Доскей рывком поднялся, и жигиты, сгрудившиеся над ним, испуганно отшатнулись.

— Я не сплю, — прорычал он. — И я пока не умер. А вы возвращайтесь домой. Дорога не будет удачной, и в ауле нас подстерегает беда. Я знаю.

— Но, Досеке, мы так ждали этого дня… — обескураженные жигиты умоляюще смотрели на него, будто не разбоем звали заняться, а уговаривали отправиться с ними в Мекку, к святым местам.

— Я знаю, — упрямо повторил он. — Все! Уходите! Хватит!

И снова отвернулся к стене. А жигиты, потоптавшись и не скрывая своего разочарования, стали по одному выбираться из юрты.

Доскей молчал. Рассказать, что ли, о своем сне жене? Да что она понимает, баба, в мужских делах? Да и что она вообще понимает, дрянь, что она может? Сына и того не смогла ему родить. Доскей злобно расхохотался.

— Эй, Камка! — грубо крикнул он. — Сухое пузо! Когда порадуешь меня сыном?..

Женщина застонала, будто ей дали пощечину, и подняла на него глаза, полные слез.

— Зачем? Зачем ты так? — выдохнула она.

И он не выдержал ее горького, безнадежного взгляда — ведь никогда она не слышала от него таких жестоких слов. Он вскочил и приказал ей:

— Хватит ныть! Надоело мне твое нытье! Зови этих волков, я уезжаю!

Она, всхлипывая, вышла из юрты, и он с жалостью и раскаянием смотрел ей вслед.

— Что? Что со мной происходит? Что? Что со мной? — шептал он.

* * *
Конники наконец выехали на перевал Марака, и их взору открылась глубокая серебряная чаша озера Айнаколь, на берегу которого раскинулся аул Керей.

Аул был ясно виден сверху, как альчик на ладони сорванца. У привязи топчется добрый десяток коней женщины в белых жаулыках доят овец, а островерхих мужских шапок что-то не видать. Не дай аллах, если кто-нибудь из тех, что внизу, поднимет голову и заметит их не дай аллах! Но никто, на их счастье, не поднял головы.

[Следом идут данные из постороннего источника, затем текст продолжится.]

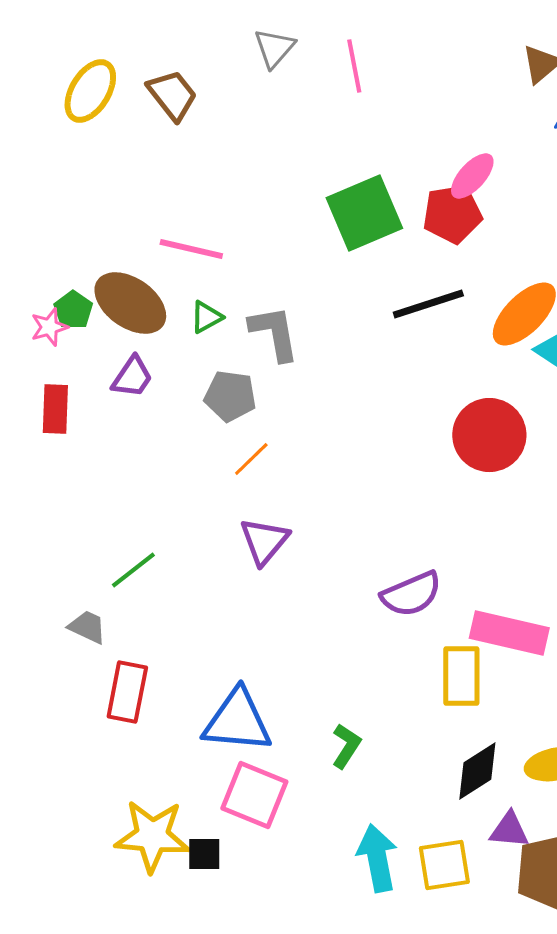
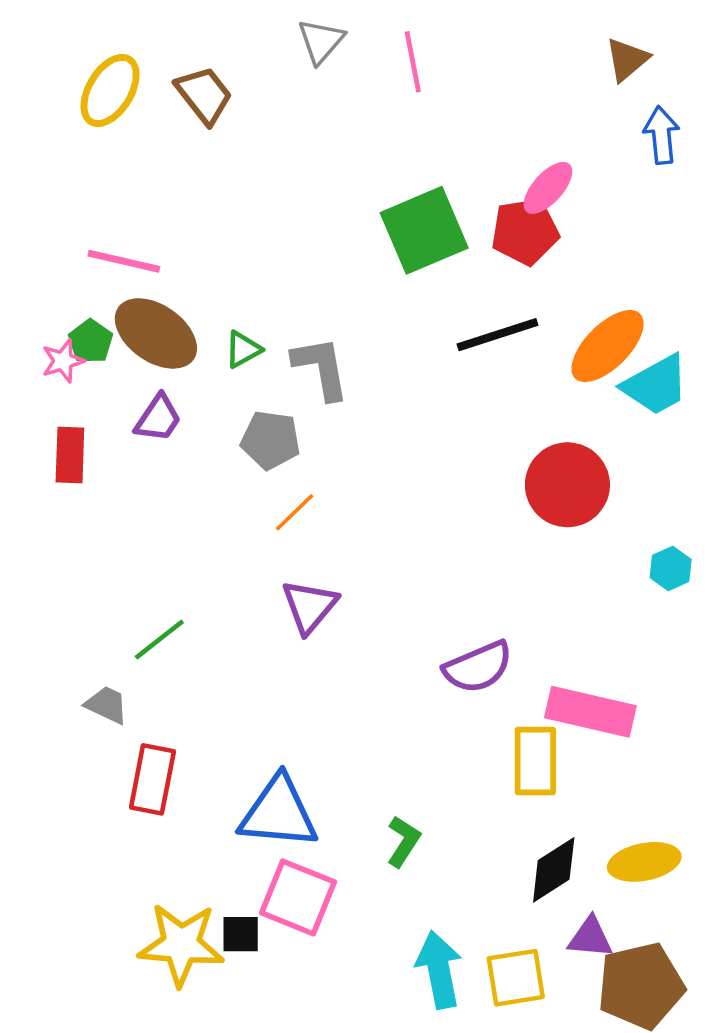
pink line: (191, 249) -> (124, 261), moved
black square: (204, 854) -> (241, 934), moved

— Вцепились в своих овец, как клещи! — Доскей ухмыльнулся, коротко взмахнул сложенной вдвое камчой и жигиты бесшумно потекли вниз, лишь красные камни, шурша как ящерицы, сползали вслед за ними. Вскоре всадники скрылись в прибрежных зарослях, как растаяли.

Этот осенний день выдался на редкость ясным, и было безумием нападать средь бела дня на аул, где мужчины конечно же были отменно вооружены и могли дать сокрушительный отпор камчигерам, тем более что было их всего семеро, включая Доскея, который замер в карауле. Но нетерпение, нужда и бахвальство, объединившись вместе, все же толкнули жигитов на этот дерзкий грабеж. Доскей видел, как, приблизившись к аулу, они вынырнули точно из-под земли и разом погнали своих скакунов молча пригнувшись к их гривам.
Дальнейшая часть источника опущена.